The Woman in the White Kimono by Ana Johns
This poignant tale of honour and racism, based on real-life cases of infanticide and abandonment of babies whose eyes were the wrong colour and skin too light, is interspersed with the contemporary strand about an American woman travelling to Japan to investigate her father’s past. This device, with a character uncovering a family secret on the death of a parent, is reminiscent of Madeleine Bunting’s Island Song, and various other novels that don’t so readily come to mind. In most cases, and certainly in this, I’m much more interested in the historical narrative and find the bereaved daughter’s quest weakens the book. Ana Johns’ writing style verges on the melodramatic, so not for me, but seems to have done well on its release earlier this year in the US. Thanks to Legend Press for my review copy.

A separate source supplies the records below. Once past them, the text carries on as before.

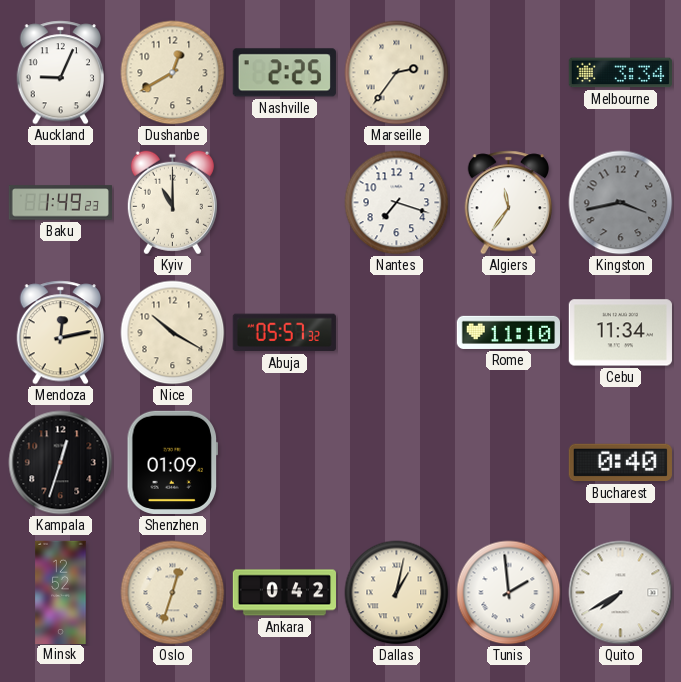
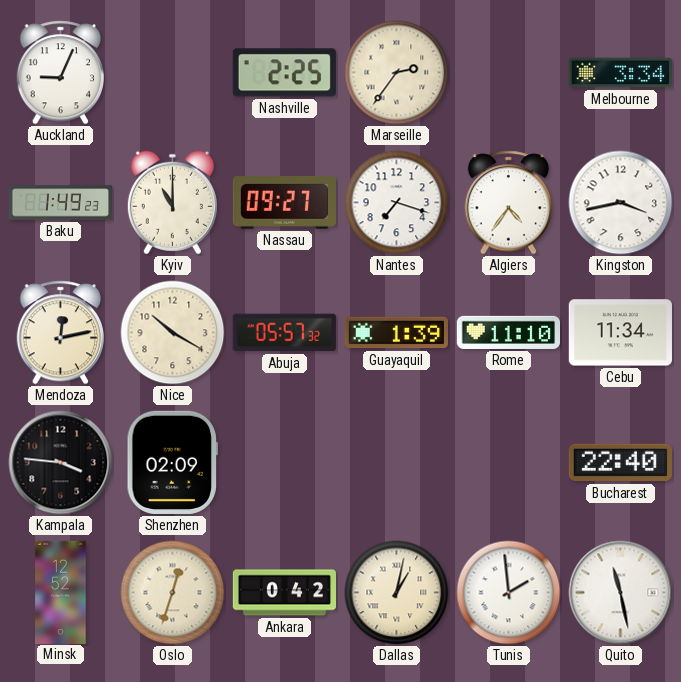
Dushanbe: 12:40 -> none
Nassau: none -> 09:27
Algiers: 11:36 -> 4:36
Kingston dial: grey -> white
Guayaquil: none -> 1:39
Kampala: 12:33 -> 3:46
Shenzhen: 01:09 -> 02:09
Bucharest: 0:40 -> 22:40
Quito: 7:40 -> 11:28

Remembered by Yvonne Battle-Felton
Sitting at his bedside in the rundown hospital, Spring relates the story of his origins, and hers. It starts with Ella, a feisty eleven-year-old from a free black family in Pennsylvania, abducted on her way home from church and transported to a Maryland plantation. She’s been brought in for ‘breeding’ purposes: Walker needs more workers but no babies have survived there since Agnes, now fourteen.
While Ella suffers numerous cruelties, including rape, Agnes’ foster mother, along with a coterie of other women, attempts to moderate the damage. But there’s no easy way of preventing more children being born into slavery: what Walker knows as ‘the curse’ is a meticulously orchestrated system of infanticide, suicide and poisonous herbs used as contraception. Nevertheless, both girls become pregnant, one to the girl who will go on to give birth to Edward, on the night they discover they’re free.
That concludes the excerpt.